Discovering Abstract Symbolic Relations by Learning Unitary Group Representations
- URL: http://arxiv.org/abs/2402.17002v4
- Date: Wed, 22 May 2024 23:02:44 GMT
- Title: Discovering Abstract Symbolic Relations by Learning Unitary Group Representations
- Authors: Dongsung Huh,
- Abstract summary: We investigate a principled approach for symbolic operation completion (SOC)
SOC poses a unique challenge in modeling abstract relationships between discrete symbols.
We demonstrate that SOC can be efficiently solved by a minimal model - a bilinear map - with a novel factorized architecture.

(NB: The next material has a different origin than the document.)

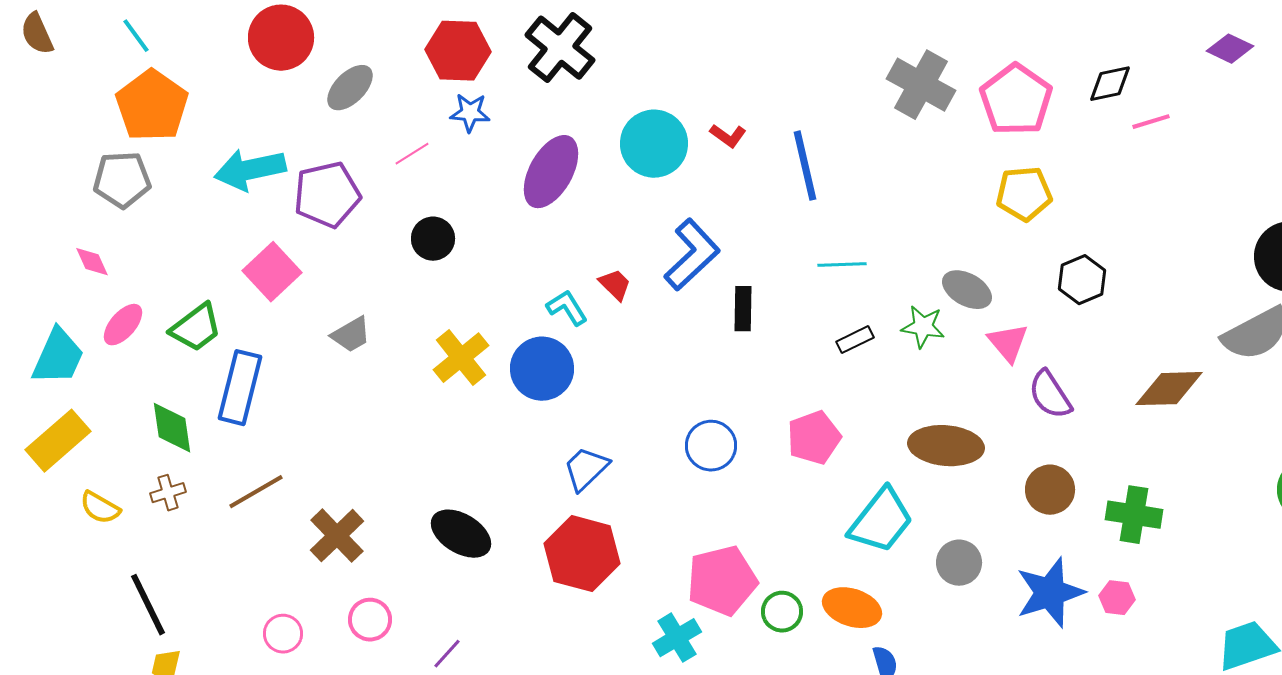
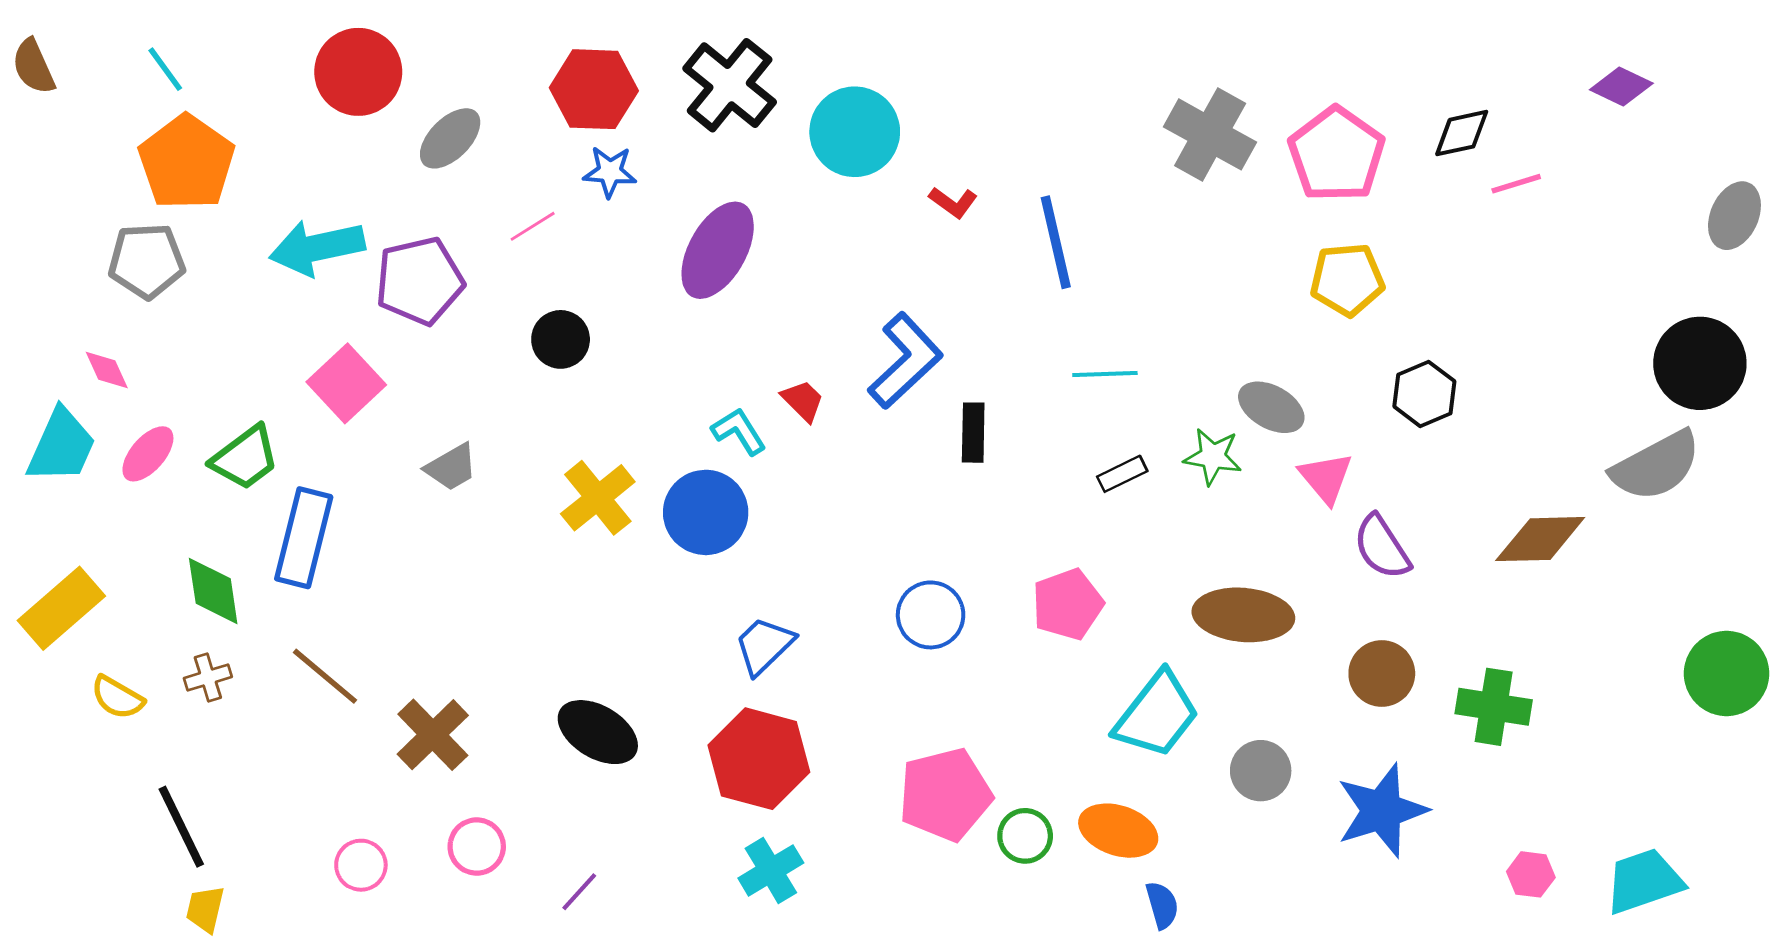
cyan circle: (654, 144) -> (855, 132), moved
cyan trapezoid: (58, 357) -> (61, 446), moved
brown line: (256, 492) -> (325, 676), turned 70
pink hexagon: (1117, 598) -> (1531, 874), moved
cyan cross: (677, 638) -> (771, 870), moved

- Score: 7.303827428956944
- License: http://creativecommons.org/licenses/by-nc-nd/4.0/
- Abstract: We investigate a principled approach for symbolic operation completion (SOC), a minimal task for studying symbolic reasoning. While conceptually similar to matrix completion, SOC poses a unique challenge in modeling abstract relationships between discrete symbols. We demonstrate that SOC can be efficiently solved by a minimal model - a bilinear map - with a novel factorized architecture. Inspired by group representation theory, this architecture leverages matrix embeddings of symbols, modeling each symbol as an operator that dynamically influences others. Our model achieves perfect test accuracy on SOC with comparable or superior sample efficiency to Transformer baselines across most datasets, while boasting significantly faster learning speeds (100-1000$\times$). Crucially, the model exhibits an implicit bias towards learning general group structures, precisely discovering the unitary representations of underlying groups. This remarkable property not only confers interpretability but also significant implications for automatic symmetry discovery in geometric deep learning. Overall, our work establishes group theory as a powerful guiding principle for discovering abstract algebraic structures in deep learning, and showcases matrix representations as a compelling alternative to traditional vector embeddings for modeling symbolic relationships.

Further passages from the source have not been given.